During Q2 2017, new construction median pricing came to $3.3 million, up 23% year over year. The media price of a Manhattan apartment hit a record $1.2 million in Q2 2017, up 7% year over year. Comparatively, the median price for a condominium was $1.9 million while the median price of a co-op came to just $793,750.
"What is clear that the Manhattan real estate market remains surprisingly robust, especially on the re-sale side. Prices have moved higher, including two new records set and there has been a sharp rise in sales, as inventory has slipped," said Steven James, CEO of Douglas Elliman New York City.
The upper, luxury reaches of the market have seen the biggest drop as many overpriced their units hoping to catch onto the furious cycle that saw prices rise to unprecedented level.
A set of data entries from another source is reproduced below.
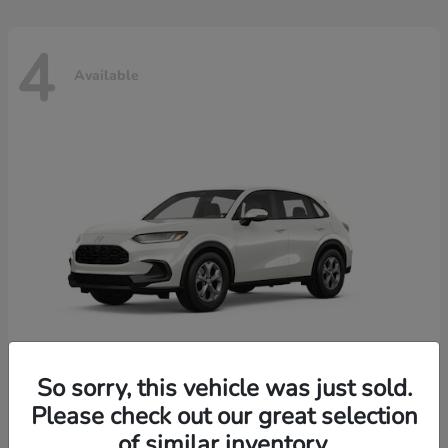
4
Available
So sorry, this vehicle was just sold.
Please check out our great selection
HR-V
2026 Honda
of similar inventory.
Starting at
$30,018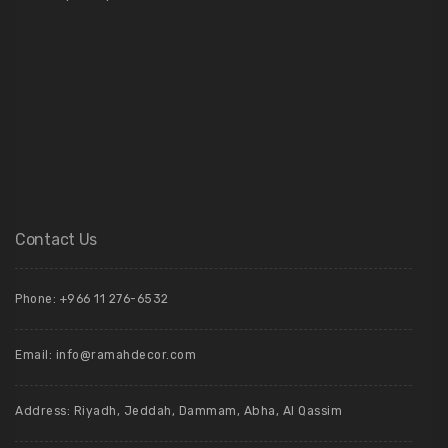
Contact Us
Phone: +966 11 276-6532
Email:
info@ramahdecor.com
Address: Riyadh, Jeddah, Dammam, Abha, Al Qassim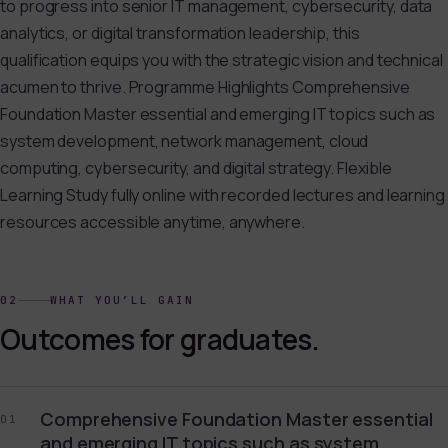
to progress into senior IT management, cybersecurity, data
analytics, or digital transformation leadership, this
qualification equips you with the strategic vision and technical
acumen to thrive. Programme Highlights Comprehensive
Foundation Master essential and emerging IT topics such as
system development, network management, cloud
computing, cybersecurity, and digital strategy. Flexible
Learning Study fully online with recorded lectures and learning
resources accessible anytime, anywhere.
02
WHAT YOU’LL GAIN
Outcomes for graduates.
Comprehensive Foundation Master essential
01
and emerging IT topics such as system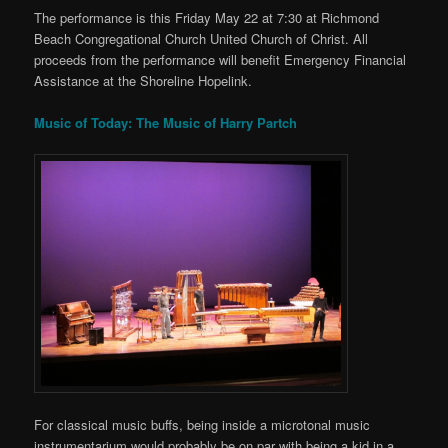
The performance is this Friday May 22 at 7:30 at Richmond
Beach Congregational Church United Church of Christ. All
proceeds from the performance will benefit Emergency Financial
Assistance at the Shoreline Hopelink.
Music of Today: The Music of Harry Partch
For classical music buffs, being inside a microtonal music
instrumentarium would probably be on par with being a kid in a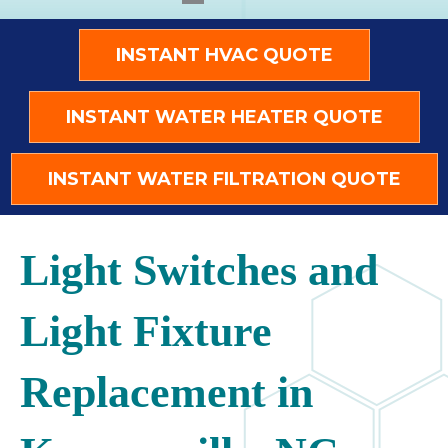
INSTANT HVAC QUOTE
INSTANT WATER HEATER QUOTE
INSTANT WATER FILTRATION QUOTE
Light Switches and
Light Fixture
Replacement in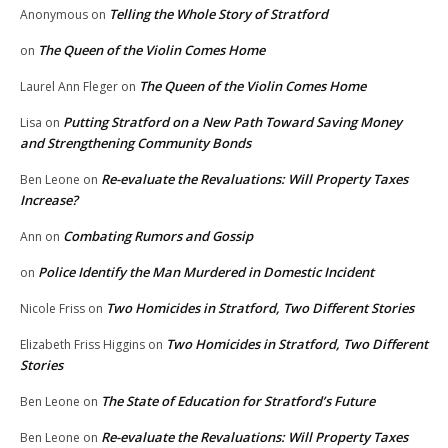
Telling the Whole Story of Stratford
Anonymous
on
The Queen of the Violin Comes Home
on
The Queen of the Violin Comes Home
Laurel Ann Fleger
on
Putting Stratford on a New Path Toward Saving Money
Lisa
on
and Strengthening Community Bonds
Re-evaluate the Revaluations: Will Property Taxes
Ben Leone
on
Increase?
Combating Rumors and Gossip
Ann
on
Police Identify the Man Murdered in Domestic Incident
on
Two Homicides in Stratford, Two Different Stories
Nicole Friss
on
Two Homicides in Stratford, Two Different
Elizabeth Friss Higgins
on
Stories
The State of Education for Stratford’s Future
Ben Leone
on
Re-evaluate the Revaluations: Will Property Taxes
Ben Leone
on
The luxury market saw an 11% drop in inventory as sellers begin to accept the new market conditions; despite that, at the same time the median price of luxury apartment sales rose to $6.8 million, up 4% year over year.
"High sales, record prices, re-sale inventory beginning to slip and still plenty of bidding wars (although at half the levels seems in 2015), is what we have seen in the second quarter of 2017. The key item from my perspective is greater negotiability at the high end of the marketplace. Listing discounts began rising in the last quarter which means that luxury sellers are becoming more realistic with pricing. Marketing time keeps expanding because buyers won't budge. Marketing time keeps expanding because buyers won't budge and that is making for more sales as sellers recognize that," said Jonathan Miller of Miller Samuel, Inc.